Passing the extreme security requirements of the United States Department of Defense (DoD) or the Central Intelligence Agency (CIA) and becoming embedded as a core operational system creates an enormous barrier to entry that rivals can hardly challenge.
While the initial build-out requires substantial time and cost, once a system is locked in, it becomes virtually impossible to replace—even when administrations change. This functions as the ultimate "economic moat" and a highly reliable cash cow that remains resilient even in times of crisis, which Burry effectively dismisses.
Moreover, the real engine behind Palantir Technologies’ recent performance is not its government segment at all, but its rapidly surging "U.S. commercial (private-sector) business"—a fact that his argument conveniently glosses over.
Looking only at Palantir Technologies’ latest results, announced early this year (February 2026) for the fourth quarter of 2025, Burry’s thesis quickly loses steam. In that quarter, Palantir’s U.S. commercial revenue soared 137% year-on-year to 507 million dollars. The Remaining Deal Value (RDV), which represents the value of future revenue from signed contracts, also jumped 145% from a year earlier, surpassing 4.38 billion dollars.
No matter how impressive Anthropic PBC’s growth may be, claiming that it is "eroding market share" from Palantir Technologies—when Palantir has already delivered growth in the 130% range in the commercial market and smashed Wall Street consensus—is closer to willfully ignoring the numbers than to a fair assessment.
Palantir Technologies CEO Alex Karp. Yonhap News Agency

■ The perennial pessimist who surrendered to Tesla’s surgeThere is no denying that Michael Burry is a brilliant macro investor who correctly foresaw the 2008 global financial crisis. At the same time, however, he is also a perennial pessimist who calls for declines even in rising markets.
He famously took a large put-option short position against Tesla, Inc., arguing that Elon Musk’s company was overvalued, only to misjudge the pace of growth of an innovative business and suffer through a massive share-price rally before quietly closing out his position—a misstep well known on Wall Street.
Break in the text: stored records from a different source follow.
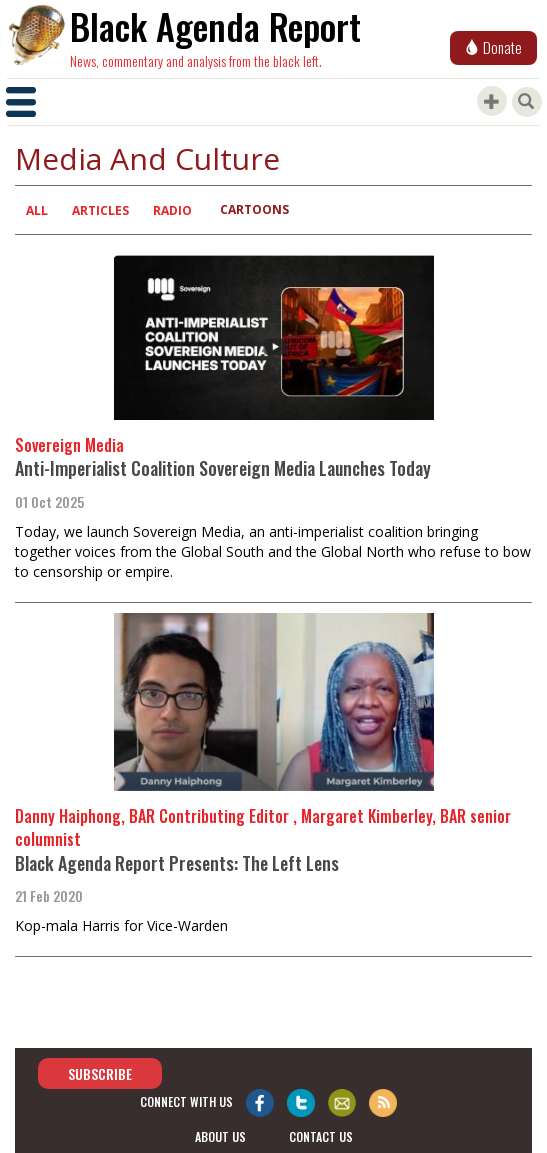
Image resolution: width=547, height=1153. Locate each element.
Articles (100, 210)
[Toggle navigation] (21, 102)
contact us (321, 1136)
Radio (172, 210)
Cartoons (254, 209)
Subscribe (100, 1073)
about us (220, 1136)
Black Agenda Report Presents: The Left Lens (177, 863)
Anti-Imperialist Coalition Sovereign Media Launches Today (223, 468)
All (37, 210)
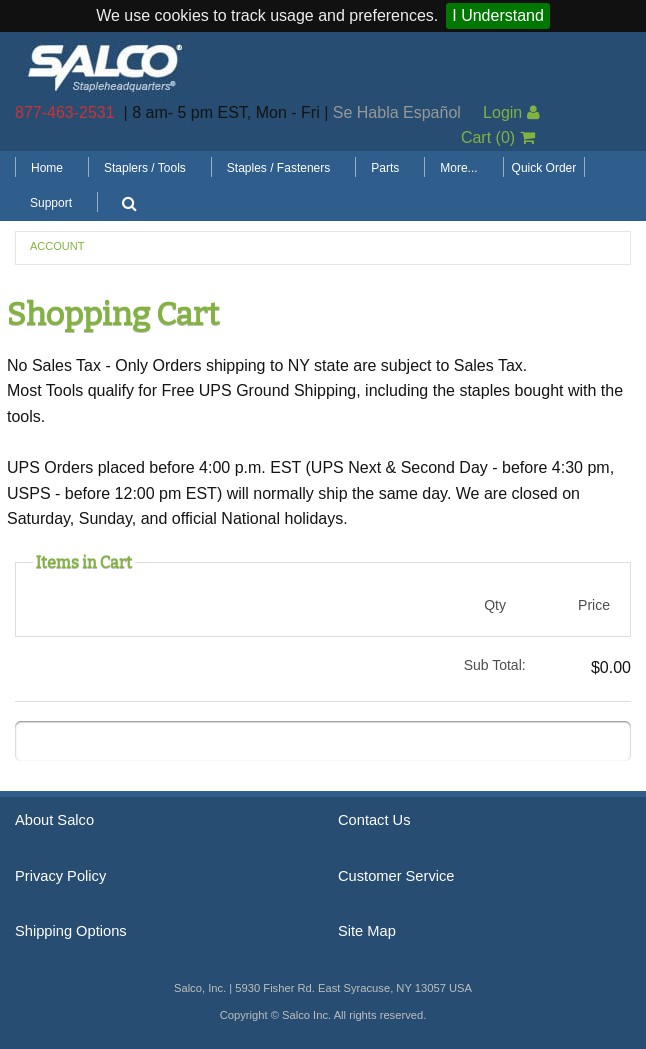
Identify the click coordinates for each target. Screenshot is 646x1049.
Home (47, 168)
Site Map (367, 931)
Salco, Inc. (105, 66)
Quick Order (544, 168)
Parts (385, 168)
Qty (495, 605)
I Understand (498, 15)
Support (51, 203)
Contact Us (374, 820)
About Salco (54, 820)
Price (594, 605)
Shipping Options (71, 931)
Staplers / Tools (145, 168)
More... (458, 168)
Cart (498, 137)
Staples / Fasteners (278, 168)
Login (511, 112)
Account (57, 246)
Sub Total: (495, 665)
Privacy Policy (60, 876)
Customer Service (396, 876)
He may be exceptional at spotting bubbles in the broader macro economy, but his track record shows frequent misjudgments when it comes to analyzing the micro-level business models and ecosystems of specific high-growth tech companies.■ Will you sell in fear, or happily buy the dip?
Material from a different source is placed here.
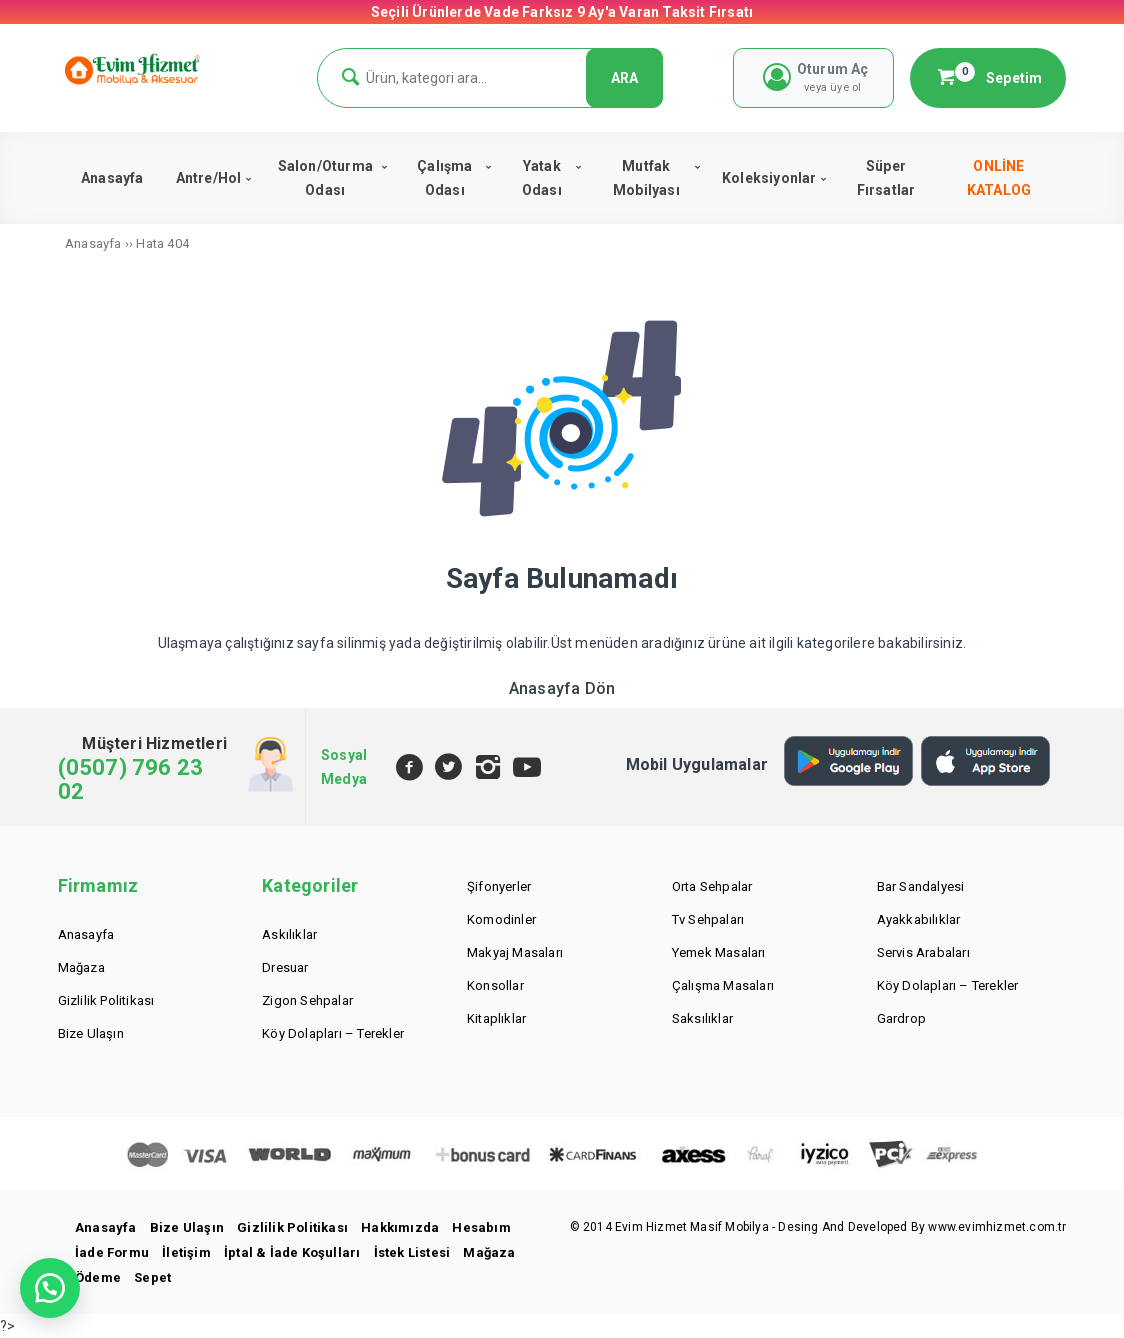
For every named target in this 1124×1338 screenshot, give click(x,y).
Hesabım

Palantir Technologies intraday share-price chart – captured from Yahoo Finance. News1

Ultimately, the decision rests with each individual investor. If you are 100% convinced that Michael Burry’s analysis reflects the true state of the market, then the most rational way to protect your portfolio may be to sell your shares now without hesitation.
But if you judge that his claims are merely a misreading of the innovation ecosystem and do not damage the intrinsic value or fundamentals of Palantir Technologies, the picture changes completely.
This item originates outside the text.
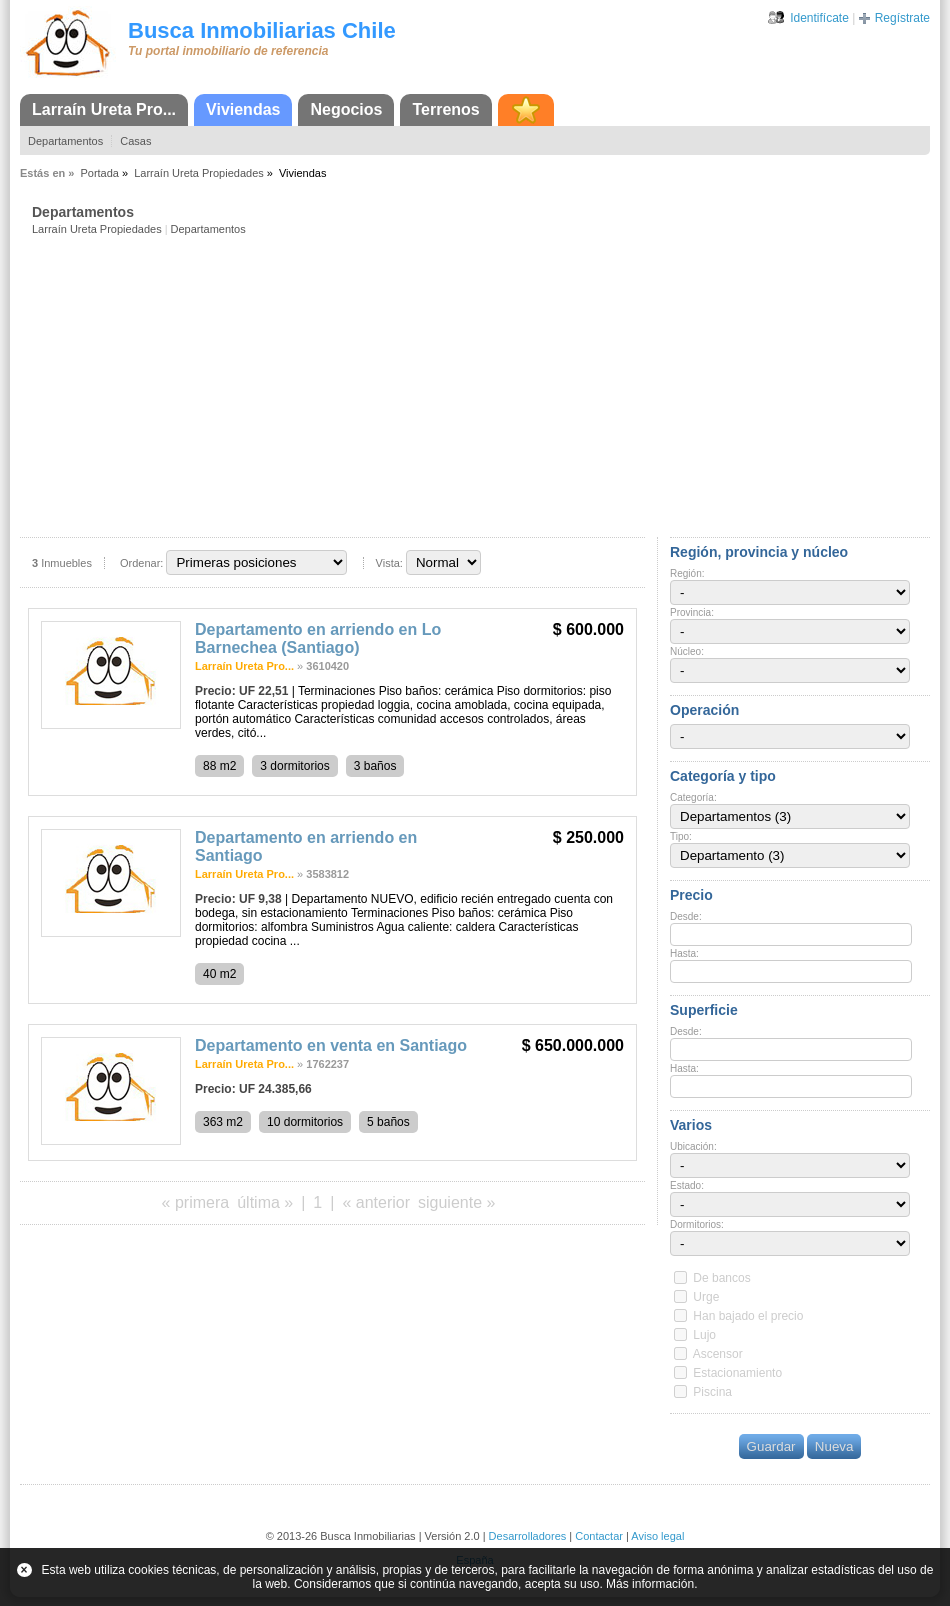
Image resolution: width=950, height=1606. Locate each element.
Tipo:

If the market, spooked by the words of a famous investor, temporarily pushes the stock price down, this loud "noise" can actually create a perfect bargain-sale window to increase your holdings in a company you believe in at the lowest possible price.
It is only the share price that wavers, not the essence of the business. If you firmly trust the "value" of a company you have studied thoroughly, then even a warning from a market legend can turn the current decline into a welcome buying opportunity rather than a source of fear.